The integrated solution offers several compelling benefits:

Accelerated Time to Insights: By breaking down data silos and simplifying data discovery, NetApp enables rapid access to data across hybrid multi-cloud data estates.
Enhanced Security and Compliance: Robust policy-based data governance on enterprise data and protection against large language model (LLM) attacks help ensure the security and compliance of AI deployments, safeguarding sensitive information and preventing regulatory risks.
Simplified Data Management: The integrated solution streamlines data management across hybrid multi-cloud environments, reducing complexity and administrative burdens associated with managing dispersed data assets.

NetApp's Data Platform integrates seamlessly with NVIDIA NeMo Retriever, providing a full-stack solution for deploying Generative AI at scale.
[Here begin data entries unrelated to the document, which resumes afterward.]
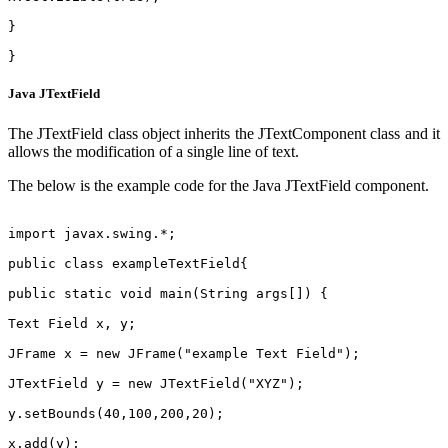
}
}
Java JTextField
The JTextField class object inherits the JTextComponent class and it
allows the modification of a single line of text.
The below is the example code for the Java JTextField component.
import javax.swing.*;
public class exampleTextField{
public static void main(String args[]) {
Text Field x, y;
JFrame x = new JFrame("example Text Field");
JTextField y = new JTextField("XYZ");
y.setBounds(40,100,200,20);
x.add(y);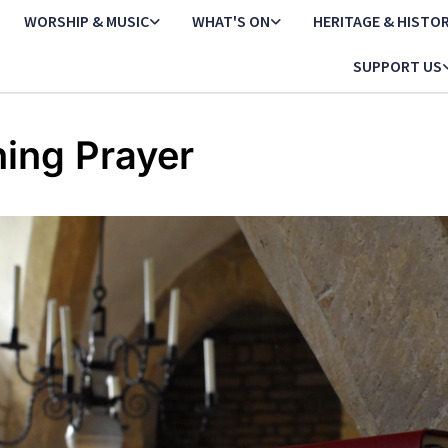
WORSHIP & MUSIC
WHAT'S ON
HERITAGE & HISTO
SUPPORT US
ing Prayer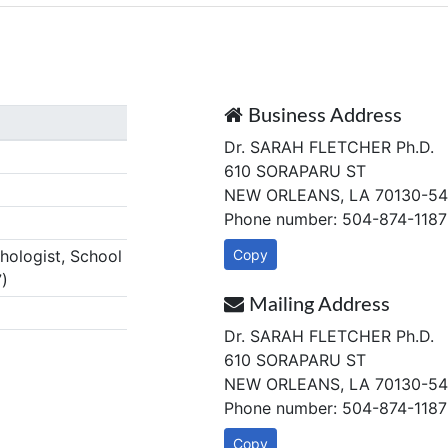
Business Address
Dr. SARAH FLETCHER Ph.D.
610 SORAPARU ST
NEW ORLEANS, LA 70130-54
Phone number: 504-874-1187
ologist, School
Copy
)
Mailing Address
Dr. SARAH FLETCHER Ph.D.
610 SORAPARU ST
NEW ORLEANS, LA 70130-54
Phone number: 504-874-1187
Copy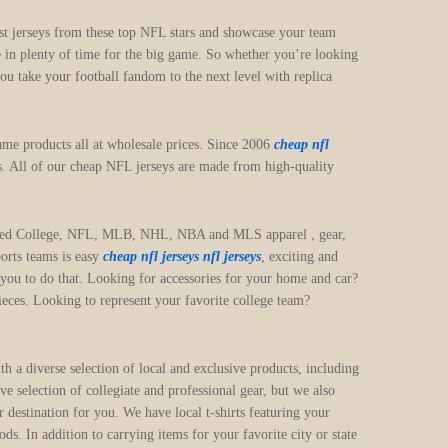
test jerseys from these top NFL stars and showcase your team
e in plenty of time for the big game. So whether you’re looking
ou take your football fandom to the next level with replica
me products all at wholesale prices. Since 2006
cheap nfl
s. All of our cheap NFL jerseys are made from high-quality
y licensed College, NFL, MLB, NHL, NBA and MLS apparel
, gear,
ports teams is easy
cheap nfl jerseys
nfl jerseys
, exciting and
 you to do that. Looking for accessories for your home and car?
eces. Looking to represent your favorite college team?
h a diverse selection of local and exclusive products, including
selection of collegiate and professional gear, but we also
 destination for you. We have local t-shirts featuring your
. In addition to carrying items for your favorite city or state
This innovative approach enables organizations to:

Deploy AI Applications in Minutes: With NetApp's single-click secure deployments, businesses can rapidly deploy RAG applications, thus streamlining the development and deployment process.
Maximize Throughput and Minimize Latency: Accelerated performance means that data access and model deployment are accomplished quickly, reducing time to insights and enhancing overall efficiency.
Increased Return-On-Investment (ROI) and Efficiency: By maximizing throughput and minimizing latency, the integrated solution helps businesses rapidly build new Generative AI applications at scale quickly and efficiently, leading to faster time to solution and improved ROI.

Let’s look at an example to understand the value. Data personas typically spend more than 80% of time in data preparation, and the lack of data discoverability at this stage significantly impacts their productivity. To counter this, NetApp data explorer empowers data personas to access data from any storage anywhere in their data estate and the global namespace enables a unified search for data discovery. This search not only looks for keywords in the filename but also looks for a semantic match with the file content.

In this example below (Figure 1), when a data persona searches for “Diabetic Patient Record,” NetApp’s data explorer finds and shows files related to diabetes, insulin and asthma in milliseconds, thanks to the AI-powered search.

Data personas can choose the files they want to use and create a curated logical container of the relevant datasets, which we term as a data collection (Figure 2). These data collections can now be used to power AI workflows ranging from model training to inferencing (such as RAG). With the advent of foundation models, obtaining insights from hundreds of files need not be a time-consuming task. With NetApp’s integration with NVIDIA NeMo ecosystem, data personas can deploy their data collection in a secure and compliant way to the NVIDIA OVX-powered AIPod that can run LLMs and provide insights in seconds (Figure 3).

Figure 2. An example of a data collection containing curated medical data

Figure 3. The chatbot experience powered by the underlying curated data collection.

To summarize, NetApp’s integration with NVIDIA NeMo ecosystem is not only seamless (1-click deployment) but also efficient, secure and compliant, thus allowing a data persona to quickly take a proof-of-concept into an enterprise-grade deployment.
By embracing this innovative approach, organizations can drive digital transformation, enhance competitiveness, and achieve long-term success in an increasingly competitive market.

The solution will be available for Tech Preview later this calendar year.